2 In this session, I will first summarise the core features of the PIL process and demonstrate how it marks a departure from the common-law understanding of the judicial process. After that I will present an overview of the circumstances that led to the introduction of this device which is clearly correlated to the “activist” turn of the higher Judiciary in India. The next component will be devoted to a survey of some prominent decisions given in PIL cases and to conclude I will reflect on some of the strategies adopted to streamline the institution of cases under this category.

3 Beginning with the first few instances in the late-1970s, the category of PIL has come to be associated with its own “people-friendly” procedure. The foremost change came in the form of the dilution of the requirement of “locus standi” for initiating proceedings. Since the intent was to ensure redressal to those who were otherwise too poor to move

the courts or were unaware of their legal entitlements, the court allowed actions to be brought on their behalf by social activists and lawyers.2 In numerous instances, the court took suo moto cognisance of matters involving the abuse of prisoners, bonded labourers and inmates of mental institutions, through letters addressed to sitting judges. This practice of initiating proceedings on the basis of letters has now been streamlined and has come to be described as “epistolary jurisdiction”.

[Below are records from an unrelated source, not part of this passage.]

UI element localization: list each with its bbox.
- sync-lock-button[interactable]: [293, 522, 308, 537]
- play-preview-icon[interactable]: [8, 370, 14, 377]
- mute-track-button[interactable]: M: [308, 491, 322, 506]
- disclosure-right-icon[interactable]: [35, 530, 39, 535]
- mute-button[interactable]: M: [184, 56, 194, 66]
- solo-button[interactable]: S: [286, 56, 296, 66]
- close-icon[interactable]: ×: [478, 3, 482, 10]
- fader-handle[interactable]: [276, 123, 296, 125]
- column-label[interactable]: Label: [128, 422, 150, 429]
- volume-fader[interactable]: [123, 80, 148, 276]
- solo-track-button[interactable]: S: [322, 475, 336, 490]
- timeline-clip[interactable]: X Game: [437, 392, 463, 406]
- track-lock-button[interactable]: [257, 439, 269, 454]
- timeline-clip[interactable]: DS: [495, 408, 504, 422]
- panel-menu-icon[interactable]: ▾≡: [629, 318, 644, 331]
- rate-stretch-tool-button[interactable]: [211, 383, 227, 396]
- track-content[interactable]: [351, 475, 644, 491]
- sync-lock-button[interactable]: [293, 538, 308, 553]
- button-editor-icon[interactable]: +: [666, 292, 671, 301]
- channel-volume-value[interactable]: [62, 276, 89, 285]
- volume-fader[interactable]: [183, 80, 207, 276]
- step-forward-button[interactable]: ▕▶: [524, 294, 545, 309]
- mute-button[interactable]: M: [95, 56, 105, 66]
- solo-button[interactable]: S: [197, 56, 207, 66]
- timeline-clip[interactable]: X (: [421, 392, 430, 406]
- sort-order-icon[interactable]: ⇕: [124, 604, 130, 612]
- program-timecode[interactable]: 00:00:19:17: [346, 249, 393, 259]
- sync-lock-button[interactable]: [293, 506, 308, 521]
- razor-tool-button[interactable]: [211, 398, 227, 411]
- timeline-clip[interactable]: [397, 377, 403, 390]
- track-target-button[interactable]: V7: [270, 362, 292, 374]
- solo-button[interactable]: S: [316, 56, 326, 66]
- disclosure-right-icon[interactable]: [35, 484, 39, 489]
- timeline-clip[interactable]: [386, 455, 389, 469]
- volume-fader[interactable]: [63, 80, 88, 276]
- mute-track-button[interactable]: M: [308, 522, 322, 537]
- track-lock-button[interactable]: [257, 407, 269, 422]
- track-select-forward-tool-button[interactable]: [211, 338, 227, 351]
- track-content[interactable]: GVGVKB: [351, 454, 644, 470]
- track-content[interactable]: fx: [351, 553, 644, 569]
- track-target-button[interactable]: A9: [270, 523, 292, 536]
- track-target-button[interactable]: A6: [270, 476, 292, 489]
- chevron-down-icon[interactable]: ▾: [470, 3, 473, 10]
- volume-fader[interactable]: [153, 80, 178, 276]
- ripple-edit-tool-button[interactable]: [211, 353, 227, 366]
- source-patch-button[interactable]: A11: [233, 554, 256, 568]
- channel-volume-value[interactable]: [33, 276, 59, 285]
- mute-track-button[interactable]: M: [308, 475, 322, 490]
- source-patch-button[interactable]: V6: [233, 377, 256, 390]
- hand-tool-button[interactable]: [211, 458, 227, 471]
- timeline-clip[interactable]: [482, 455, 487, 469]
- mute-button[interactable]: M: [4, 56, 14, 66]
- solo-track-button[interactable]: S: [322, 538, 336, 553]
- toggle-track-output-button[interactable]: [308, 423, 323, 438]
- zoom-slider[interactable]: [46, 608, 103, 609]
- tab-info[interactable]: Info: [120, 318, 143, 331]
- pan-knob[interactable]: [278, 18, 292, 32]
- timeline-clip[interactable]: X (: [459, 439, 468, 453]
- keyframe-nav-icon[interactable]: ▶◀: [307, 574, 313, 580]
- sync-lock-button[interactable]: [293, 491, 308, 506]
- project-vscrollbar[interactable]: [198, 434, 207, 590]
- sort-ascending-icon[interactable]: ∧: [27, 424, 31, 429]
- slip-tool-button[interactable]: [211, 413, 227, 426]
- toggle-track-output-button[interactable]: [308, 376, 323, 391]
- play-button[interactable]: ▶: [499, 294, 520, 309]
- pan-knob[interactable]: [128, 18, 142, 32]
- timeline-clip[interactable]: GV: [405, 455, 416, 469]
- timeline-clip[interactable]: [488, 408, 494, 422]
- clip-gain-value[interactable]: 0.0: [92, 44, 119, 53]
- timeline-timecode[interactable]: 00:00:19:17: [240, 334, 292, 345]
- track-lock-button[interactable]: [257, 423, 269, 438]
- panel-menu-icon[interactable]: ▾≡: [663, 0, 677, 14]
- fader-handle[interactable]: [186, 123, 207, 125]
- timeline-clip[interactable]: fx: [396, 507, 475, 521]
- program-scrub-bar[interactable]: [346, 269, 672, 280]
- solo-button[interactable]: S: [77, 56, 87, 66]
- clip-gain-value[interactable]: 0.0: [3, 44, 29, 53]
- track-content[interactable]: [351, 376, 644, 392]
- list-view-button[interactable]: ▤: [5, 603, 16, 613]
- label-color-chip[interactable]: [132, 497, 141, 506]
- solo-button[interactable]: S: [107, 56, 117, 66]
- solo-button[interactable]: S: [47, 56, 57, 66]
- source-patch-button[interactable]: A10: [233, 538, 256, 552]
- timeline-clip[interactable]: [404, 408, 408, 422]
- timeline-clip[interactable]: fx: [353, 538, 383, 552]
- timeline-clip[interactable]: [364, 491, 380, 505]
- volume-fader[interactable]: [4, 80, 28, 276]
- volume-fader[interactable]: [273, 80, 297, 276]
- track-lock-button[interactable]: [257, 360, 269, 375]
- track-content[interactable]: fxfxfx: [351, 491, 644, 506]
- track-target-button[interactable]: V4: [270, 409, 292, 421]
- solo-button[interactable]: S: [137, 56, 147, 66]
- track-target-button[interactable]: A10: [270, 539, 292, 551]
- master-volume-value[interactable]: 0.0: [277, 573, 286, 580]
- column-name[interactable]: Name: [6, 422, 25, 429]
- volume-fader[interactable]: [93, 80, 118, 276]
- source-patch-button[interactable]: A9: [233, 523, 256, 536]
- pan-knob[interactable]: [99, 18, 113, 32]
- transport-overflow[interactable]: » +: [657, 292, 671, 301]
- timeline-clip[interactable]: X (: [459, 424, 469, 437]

4 In PIL, the nature of proceedings itself does not exactly fit into the accepted common-law framework of adversarial litigation. The courtroom dynamics are substantially different from ordinary civil or criminal appeals. While an adversarial environment may prevail in cases where actions are brought to highlight administrative apathy or the Government’s condonation of abusive practices, in most public interest-related litigation, the judges take on a far more active role in terms of posing questions to the parties as well as exploring solutions. Especially in actions seeking directions for ensuring governmental accountability or environmental protection, the orientation of the proceedings is usually more akin to collective problem-solving rather than an acrimonious contest between the counsels. Since these matters are filed straightaway at the level of the Supreme Court or the High Court, the parties do not have a meaningful opportunity to present evidence on record before the start of the court proceeding. To overcome this problem, our courts have developed the practice of appointing “fact-finding commissions” on a case-by-case basis, which are deputed to inquire into the subject-matter of the case and report back to the court. These commissions usually consist of experts in the concerned fields or practising lawyers. In matters involving complex legal considerations, the courts also seek the services of senior counsel by appointing them as amicus curiae on a case-by-case basis.3

5 For purposes of constitutional competence, these actions are characterised as those coming under the writ jurisdiction of the Supreme Court of India under Art 32 of our Constitution and the various High Courts, under Art 226. The traditional extent of writ jurisdiction was of course a colonial inheritance from the British-era and the remedies that could be invoked were those of habeas corpus, quo warranto, mandamus, prohibition and certiorari. However, the Indian courts have pushed the boundaries of constitutional remedies by evolving the concept of a “continuing mandamus” which involves the

passing of regular directions and the monitoring of their implementation by executive agencies. In addition to designing remedies for ensuring that their orders are complied with, the courts have also resorted to private law remedies such as injunctions and “stay” orders in PIL matters. The Supreme Court of India has been able to shape appropriate remedies for a variety of situations on account of the wide discretionary powers for granting constitutional remedies that have been conferred on it as per the language of Art 32 of the Constitution. Furthermore, under Art 141 of the Constitution of India, the Supreme Court’s rulings are considered to be the “law of the land” and become binding precedents for all courts and tribunals in the country’s legal system. Hence, the Supreme Court’s decisions in PIL matters have progressively shaped a unique jurisprudence that gives due weightage to the interests of the underprivileged and backward sections in society. A significant consequence of this is that creative remedies designed for particular fact-situations come to be widely reported and are referred to by courts all over the country. In this way, the rulings given in PIL cases create an active judicial dialogue within the whole legal system.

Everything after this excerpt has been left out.